**Task**
Your task is to copy the stretch of lines in the records below that begins with the line containing "Durch konsequente Nutzung" and ends with the line containing "coldRent: number;", exactly as written, with nothing added.

[Data under study — start]

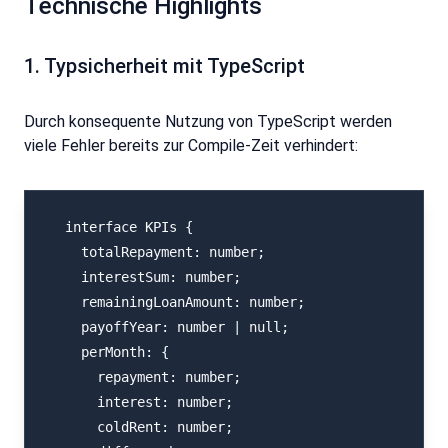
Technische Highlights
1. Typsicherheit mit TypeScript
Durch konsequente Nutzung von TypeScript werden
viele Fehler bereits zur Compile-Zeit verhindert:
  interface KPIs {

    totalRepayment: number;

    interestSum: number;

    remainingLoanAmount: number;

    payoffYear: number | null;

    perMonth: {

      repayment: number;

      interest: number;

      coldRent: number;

[Data under study — finish]
[Data under study — start]

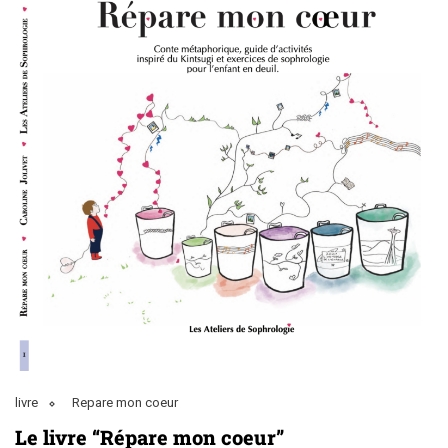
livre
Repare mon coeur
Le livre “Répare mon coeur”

[Data under study — finish]

**Exercise solution**
Durch konsequente Nutzung von TypeScript werden
viele Fehler bereits zur Compile-Zeit verhindert:
  interface KPIs {

    totalRepayment: number;

    interestSum: number;

    remainingLoanAmount: number;

    payoffYear: number | null;

    perMonth: {

      repayment: number;

      interest: number;

      coldRent: number;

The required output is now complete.